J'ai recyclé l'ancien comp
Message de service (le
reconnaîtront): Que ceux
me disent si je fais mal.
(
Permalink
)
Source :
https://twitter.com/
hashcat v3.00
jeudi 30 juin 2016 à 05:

+--

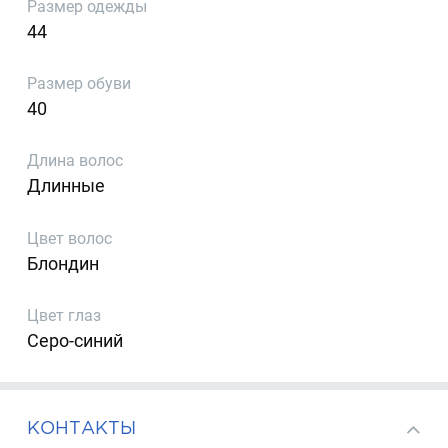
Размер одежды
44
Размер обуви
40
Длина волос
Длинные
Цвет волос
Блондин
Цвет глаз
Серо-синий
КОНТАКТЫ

+--

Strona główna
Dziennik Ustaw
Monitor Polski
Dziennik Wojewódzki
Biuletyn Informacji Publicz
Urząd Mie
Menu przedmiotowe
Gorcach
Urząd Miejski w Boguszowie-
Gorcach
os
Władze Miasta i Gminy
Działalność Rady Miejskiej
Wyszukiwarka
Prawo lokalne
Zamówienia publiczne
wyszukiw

+--

> Exercise prompt: In the listing above, find the line containing "J'ai recyclé l'ancien comp" and the line containing "jeudi 30 juin", then quote both, plus every line between them, exactly as written.

> Response:
J'ai recyclé l'ancien comp
Message de service (le
reconnaîtront): Que ceux
me disent si je fais mal.
(
Permalink
)
Source :
https://twitter.com/
hashcat v3.00
jeudi 30 juin 2016 à 05:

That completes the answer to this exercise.